**Task**
All of the lines below are to be transcribed faithfully, with pictures excluded from the copy.

**Data to examine**
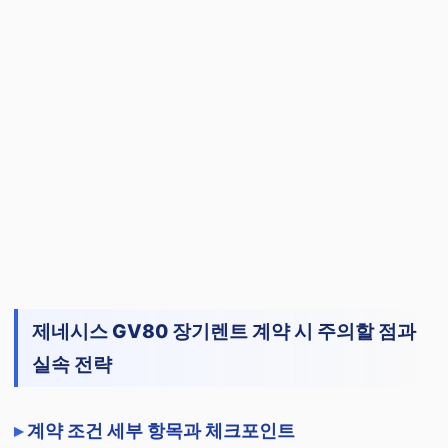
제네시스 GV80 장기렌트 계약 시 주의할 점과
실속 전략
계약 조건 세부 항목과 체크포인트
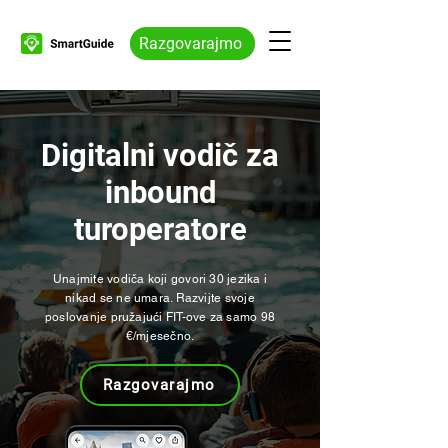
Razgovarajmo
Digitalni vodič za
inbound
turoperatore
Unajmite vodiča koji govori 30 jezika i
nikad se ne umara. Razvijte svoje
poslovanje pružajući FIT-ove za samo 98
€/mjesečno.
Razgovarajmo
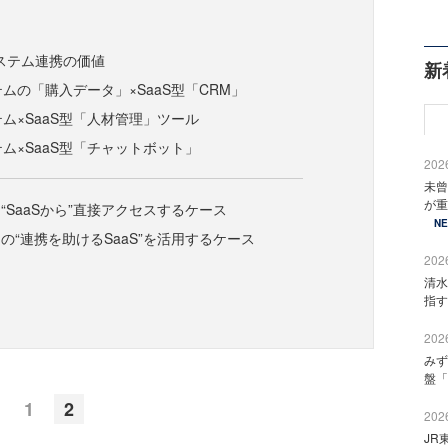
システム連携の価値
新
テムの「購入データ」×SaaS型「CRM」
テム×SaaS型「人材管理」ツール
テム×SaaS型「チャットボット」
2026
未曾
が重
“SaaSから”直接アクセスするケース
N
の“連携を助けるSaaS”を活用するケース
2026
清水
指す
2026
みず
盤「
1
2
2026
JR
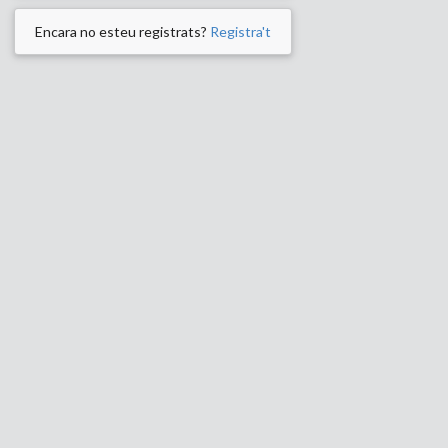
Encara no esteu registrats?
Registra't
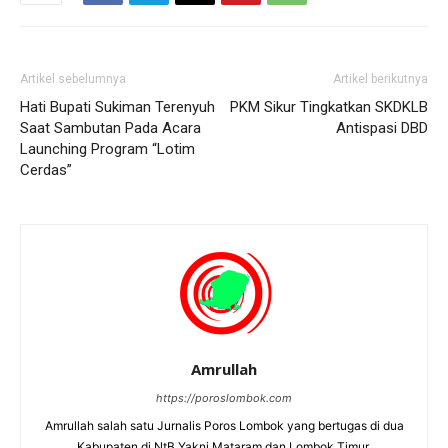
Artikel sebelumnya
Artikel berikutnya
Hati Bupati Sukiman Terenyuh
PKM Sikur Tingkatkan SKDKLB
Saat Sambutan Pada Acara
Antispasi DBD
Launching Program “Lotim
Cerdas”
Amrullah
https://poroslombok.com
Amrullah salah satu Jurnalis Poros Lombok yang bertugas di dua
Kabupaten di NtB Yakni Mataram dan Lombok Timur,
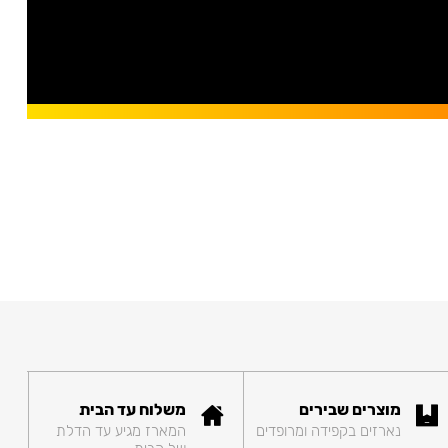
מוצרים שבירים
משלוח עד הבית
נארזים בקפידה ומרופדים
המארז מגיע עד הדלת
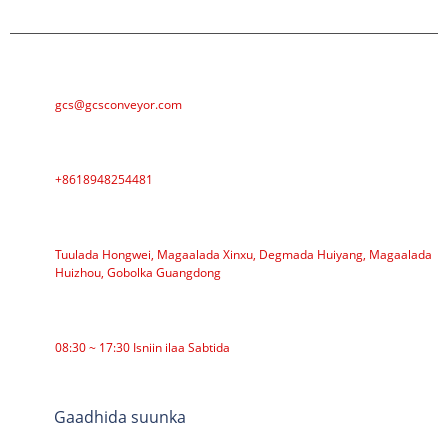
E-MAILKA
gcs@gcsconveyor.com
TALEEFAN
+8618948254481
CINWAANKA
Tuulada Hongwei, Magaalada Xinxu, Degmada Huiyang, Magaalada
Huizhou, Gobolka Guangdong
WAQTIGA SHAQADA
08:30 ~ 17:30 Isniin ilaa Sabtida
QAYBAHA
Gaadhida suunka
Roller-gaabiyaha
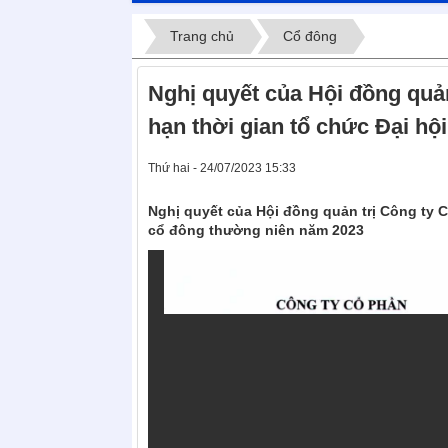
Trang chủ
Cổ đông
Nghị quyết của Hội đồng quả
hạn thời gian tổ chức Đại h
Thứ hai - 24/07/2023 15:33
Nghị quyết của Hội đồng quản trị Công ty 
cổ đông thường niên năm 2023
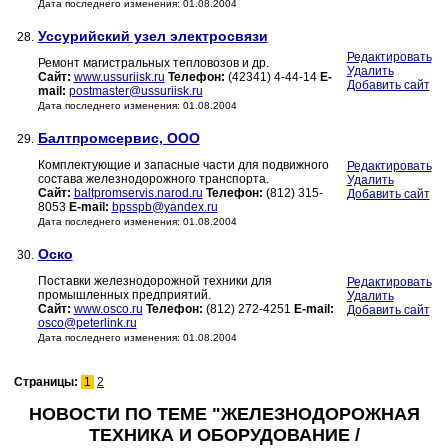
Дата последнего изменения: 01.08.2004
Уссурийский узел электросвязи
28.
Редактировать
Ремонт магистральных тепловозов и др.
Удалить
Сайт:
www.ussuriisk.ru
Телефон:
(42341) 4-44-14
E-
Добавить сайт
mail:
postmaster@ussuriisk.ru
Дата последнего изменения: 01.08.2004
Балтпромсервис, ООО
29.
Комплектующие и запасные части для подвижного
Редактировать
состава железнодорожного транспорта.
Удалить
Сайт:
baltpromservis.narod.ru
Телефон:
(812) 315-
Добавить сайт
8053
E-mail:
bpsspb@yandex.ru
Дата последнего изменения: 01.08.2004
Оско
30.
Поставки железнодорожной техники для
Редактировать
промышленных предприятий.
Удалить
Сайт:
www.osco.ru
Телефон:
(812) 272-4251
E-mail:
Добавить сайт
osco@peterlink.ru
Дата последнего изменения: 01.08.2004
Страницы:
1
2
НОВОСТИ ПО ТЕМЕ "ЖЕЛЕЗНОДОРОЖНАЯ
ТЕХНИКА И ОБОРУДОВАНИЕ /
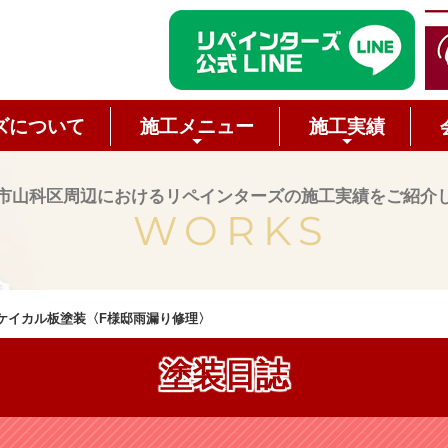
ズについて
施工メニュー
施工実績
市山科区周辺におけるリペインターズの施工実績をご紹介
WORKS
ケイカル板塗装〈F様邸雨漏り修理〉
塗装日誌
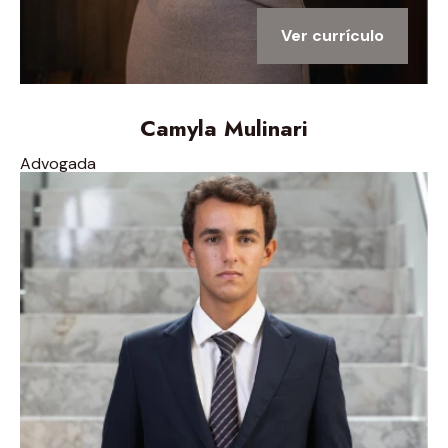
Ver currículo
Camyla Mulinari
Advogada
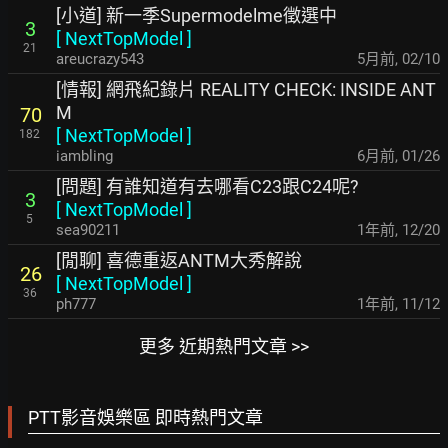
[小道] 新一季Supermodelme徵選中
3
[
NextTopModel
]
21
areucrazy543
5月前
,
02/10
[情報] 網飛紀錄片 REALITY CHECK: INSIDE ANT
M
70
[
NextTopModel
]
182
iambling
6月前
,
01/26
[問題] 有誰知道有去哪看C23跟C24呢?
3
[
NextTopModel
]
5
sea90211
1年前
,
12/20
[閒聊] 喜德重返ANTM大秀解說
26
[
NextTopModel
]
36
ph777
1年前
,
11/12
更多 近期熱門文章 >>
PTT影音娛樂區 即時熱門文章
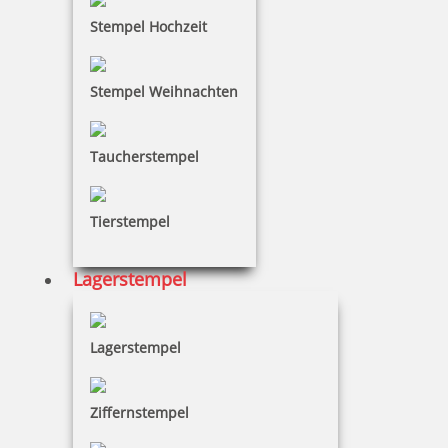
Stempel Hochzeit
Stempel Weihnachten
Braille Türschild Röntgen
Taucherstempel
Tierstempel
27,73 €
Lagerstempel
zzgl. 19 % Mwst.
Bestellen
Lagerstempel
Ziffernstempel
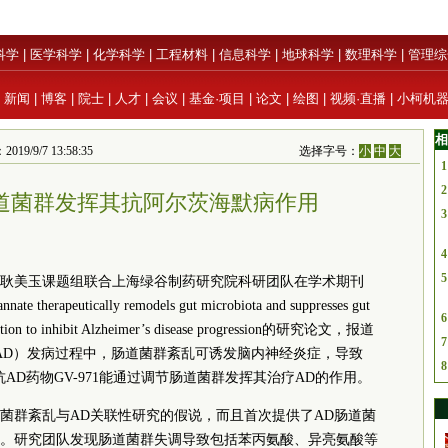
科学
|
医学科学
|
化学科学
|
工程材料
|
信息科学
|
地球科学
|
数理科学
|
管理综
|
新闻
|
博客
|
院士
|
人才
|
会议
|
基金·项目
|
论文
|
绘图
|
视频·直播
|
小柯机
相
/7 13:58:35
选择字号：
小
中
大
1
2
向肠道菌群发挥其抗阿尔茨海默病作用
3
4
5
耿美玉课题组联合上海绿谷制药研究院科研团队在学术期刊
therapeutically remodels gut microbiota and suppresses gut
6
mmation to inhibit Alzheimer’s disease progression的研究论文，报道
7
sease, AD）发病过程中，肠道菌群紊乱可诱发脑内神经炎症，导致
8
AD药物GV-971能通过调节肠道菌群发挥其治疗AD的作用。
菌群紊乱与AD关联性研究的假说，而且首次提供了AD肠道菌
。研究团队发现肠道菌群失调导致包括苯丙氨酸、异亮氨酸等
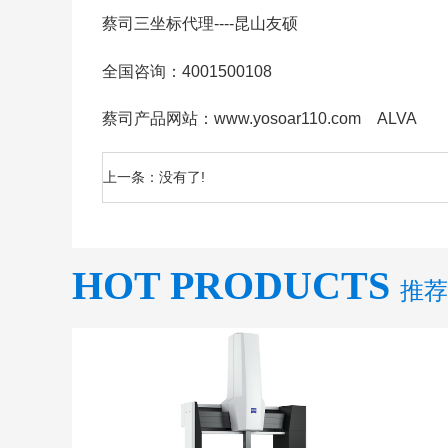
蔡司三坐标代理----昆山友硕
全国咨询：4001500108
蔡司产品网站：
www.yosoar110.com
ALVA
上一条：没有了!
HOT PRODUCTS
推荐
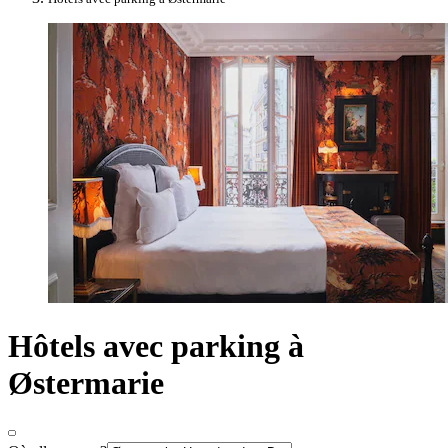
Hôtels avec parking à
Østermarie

**Completed task**
제네시스 GV80 장기렌트 계약 시 주의할 점과
실속 전략
계약 조건 세부 항목과 체크포인트
Razgovarajmo
Digitalni vodič za
inbound
turoperatore
Unajmite vodiča koji govori 30 jezika i
nikad se ne umara. Razvijte svoje
poslovanje pružajući FIT-ove za samo 98
€/mjesečno.
Razgovarajmo
システム連携の価値
新
テムの「購入データ」×SaaS型「CRM」
テム×SaaS型「人材管理」ツール
テム×SaaS型「チャットボット」
2026
未曾
が重
“SaaSから”直接アクセスするケース
N
の“連携を助けるSaaS”を活用するケース
2026
清水
指す
2026
みず
盤「
1
2
2026
JR
Encara no esteu registrats?
Registra't
Artikel sebelumnya
Artikel berikutnya
Hati Bupati Sukiman Terenyuh
PKM Sikur Tingkatkan SKDKLB
Saat Sambutan Pada Acara
Antispasi DBD
Launching Program “Lotim
Cerdas”
Amrullah
https://poroslombok.com
Amrullah salah satu Jurnalis Poros Lombok yang bertugas di dua
Kabupaten di NtB Yakni Mataram dan Lombok Timur,
מוצרים שבירים
משלוח עד הבית
נארזים בקפידה ומרופדים
המארז מגיע עד הדלת
E-MAILKA
gcs@gcsconveyor.com
TALEEFAN
+8618948254481
CINWAANKA
Tuulada Hongwei, Magaalada Xinxu, Degmada Huiyang, Magaalada
Huizhou, Gobolka Guangdong
WAQTIGA SHAQADA
08:30 ~ 17:30 Isniin ilaa Sabtida
QAYBAHA
Gaadhida suunka
Roller-gaabiyaha
Trang chủ
Cổ đông
Nghị quyết của Hội đồng quả
hạn thời gian tổ chức Đại h
Thứ hai - 24/07/2023 15:33
Nghị quyết của Hội đồng quản trị Công ty 
cổ đông thường niên năm 2023
Дата последнего изменения: 01.08.2004
Уссурийский узел электросвязи
28.
Редактировать
Ремонт магистральных тепловозов и др.
Удалить
Сайт:
www.ussuriisk.ru
Телефон:
(42341) 4-44-14
E-
Добавить сайт
mail:
postmaster@ussuriisk.ru
Дата последнего изменения: 01.08.2004
Балтпромсервис, ООО
29.
Комплектующие и запасные части для подвижного
Редактировать
состава железнодорожного транспорта.
Удалить
Сайт:
baltpromservis.narod.ru
Телефон:
(812) 315-
Добавить сайт
8053
E-mail:
bpsspb@yandex.ru
Дата последнего изменения: 01.08.2004
Оско
30.
Поставки железнодорожной техники для
Редактировать
промышленных предприятий.
Удалить
Сайт:
www.osco.ru
Телефон:
(812) 272-4251
E-mail:
Добавить сайт
osco@peterlink.ru
Дата последнего изменения: 01.08.2004
Страницы:
1
2
НОВОСТИ ПО ТЕМЕ "ЖЕЛЕЗНОДОРОЖНАЯ
ТЕХНИКА И ОБОРУДОВАНИЕ /
ズについて
施工メニュー
施工実績
市山科区周辺におけるリペインターズの施工実績をご紹介
WORKS
ケイカル板塗装〈F様邸雨漏り修理〉
塗装日誌
Ver currículo
Camyla Mulinari
Advogada
[小道] 新一季Supermodelme徵選中
3
[
NextTopModel
]
21
areucrazy543
5月前
,
02/10
[情報] 網飛紀錄片 REALITY CHECK: INSIDE ANT
M
70
[
NextTopModel
]
182
iambling
6月前
,
01/26
[問題] 有誰知道有去哪看C23跟C24呢?
3
[
NextTopModel
]
5
sea90211
1年前
,
12/20
[閒聊] 喜德重返ANTM大秀解說
26
[
NextTopModel
]
36
ph777
1年前
,
11/12
更多 近期熱門文章 >>
PTT影音娛樂區 即時熱門文章
Stempel Hochzeit
Stempel Weihnachten
Braille Türschild Röntgen
Taucherstempel
Tierstempel
27,73 €
Lagerstempel
zzgl. 19 % Mwst.
Bestellen
Lagerstempel
Ziffernstempel
科学
|
医学科学
|
化学科学
|
工程材料
|
信息科学
|
地球科学
|
数理科学
|
管理综
|
新闻
|
博客
|
院士
|
人才
|
会议
|
基金·项目
|
论文
|
绘图
|
视频·直播
|
小柯机
相
/7 13:58:35
选择字号：
小
中
大
1
2
向肠道菌群发挥其抗阿尔茨海默病作用
3
4
5
耿美玉课题组联合上海绿谷制药研究院科研团队在学术期刊
therapeutically remodels gut microbiota and suppresses gut
6
mmation to inhibit Alzheimer’s disease progression的研究论文，报道
7
sease, AD）发病过程中，肠道菌群紊乱可诱发脑内神经炎症，导致
8
AD药物GV-971能通过调节肠道菌群发挥其治疗AD的作用。
菌群紊乱与AD关联性研究的假说，而且首次提供了AD肠道菌
。研究团队发现肠道菌群失调导致包括苯丙氨酸、异亮氨酸等
蔡司三坐标代理----昆山友硕
全国咨询：4001500108
蔡司产品网站：
www.yosoar110.com
ALVA
上一条：没有了!
HOT PRODUCTS
推荐
Hôtels avec parking à
Østermarie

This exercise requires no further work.